= Ernest Jelušić =

Croatian priest, revivalist and politician

Ernest Jelušić (October 24, 1863 - March 13, 1910) was a Croatian priest and politician who was known for his involvement in the Croatian national revival.

Born in Kastav, he was educated in Kastav, Rijeka and Koper, where he completed teacher'school. He worked in Lipa and Pazin. In Lipa, he was the lead teacher in the newly opened elementary school. He organized a reading room, a choir and a tamburitza orchestra in Pazin. He chaired the Pazin based Croatian-Slovenian Teachers' Association Narodni prosvjet and was the editor of the association's newspaper. He occasionally wrote songs dedicated to Istria and particular individuals. He published them in the Croatian revival media used by the Narodni prosvjet, Naša sloga, the only Croatian newspaper for Istrian Croatians and Slovenes at the time.
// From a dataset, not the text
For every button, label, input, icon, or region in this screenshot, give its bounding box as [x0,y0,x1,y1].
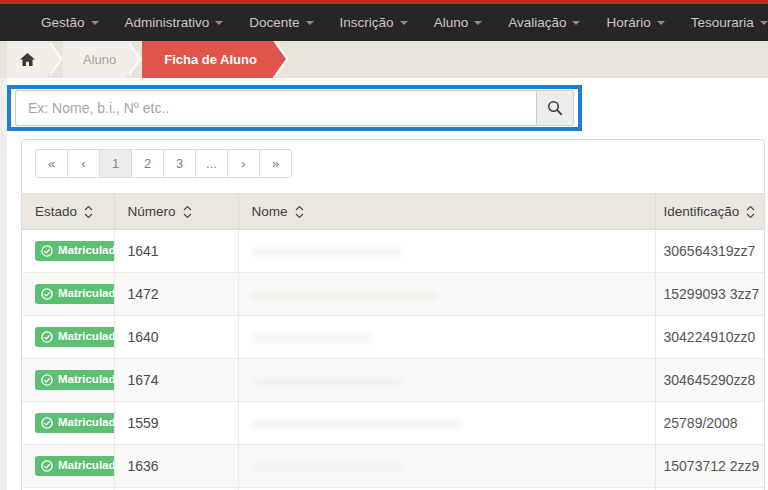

After retirement, he was a superintendent in Pula at the Community School. Further, he was the principal of a school near Pula, in Šijana. He served therein from 1901 until his death in 1910.

He participated in the first Croatian Istrian camp in Rubeši. He was an active member of the Kastav Reading Room and the Brotherhood of Croatian People in Istria. He died in Zagreb.